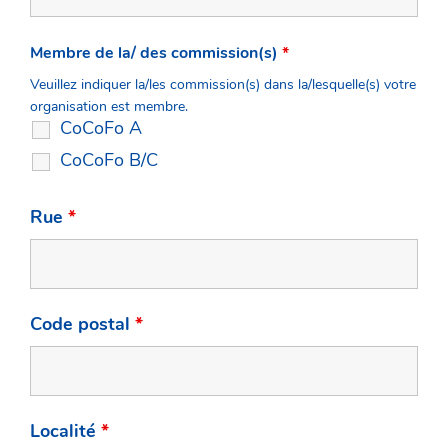
Membre de la/ des commission(s)
*
Veuillez indiquer la/les commission(s) dans la/lesquelle(s) votre
organisation est membre.
CoCoFo A
CoCoFo B/C
Rue
*
Code postal
*
Localité
*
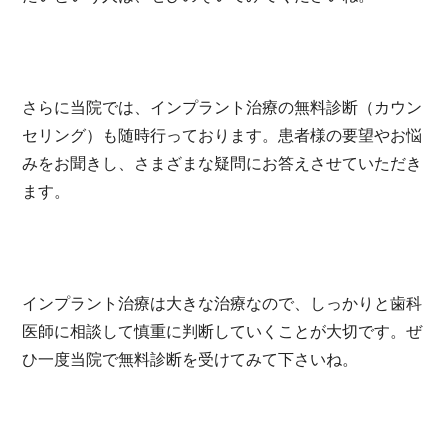
さらに当院では、インプラント治療の無料診断（カウン
セリング）も随時行っております。患者様の要望やお悩
みをお聞きし、さまざまな疑問にお答えさせていただき
ます。
インプラント治療は大きな治療なので、しっかりと歯科
医師に相談して慎重に判断していくことが大切です。ぜ
ひ一度当院で無料診断を受けてみて下さいね。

**Exercise instructions**
Print each record as it appears above, dropping every picture from the copy.

**Result of this task**
Membre de la/ des commission(s)
*
Veuillez indiquer la/les commission(s) dans la/lesquelle(s) votre
organisation est membre.
CoCoFo A
CoCoFo B/C
Rue
*
Code postal
*
Localité
*
さらに当院では、インプラント治療の無料診断（カウン
セリング）も随時行っております。患者様の要望やお悩
みをお聞きし、さまざまな疑問にお答えさせていただき
ます。
インプラント治療は大きな治療なので、しっかりと歯科
医師に相談して慎重に判断していくことが大切です。ぜ
ひ一度当院で無料診断を受けてみて下さいね。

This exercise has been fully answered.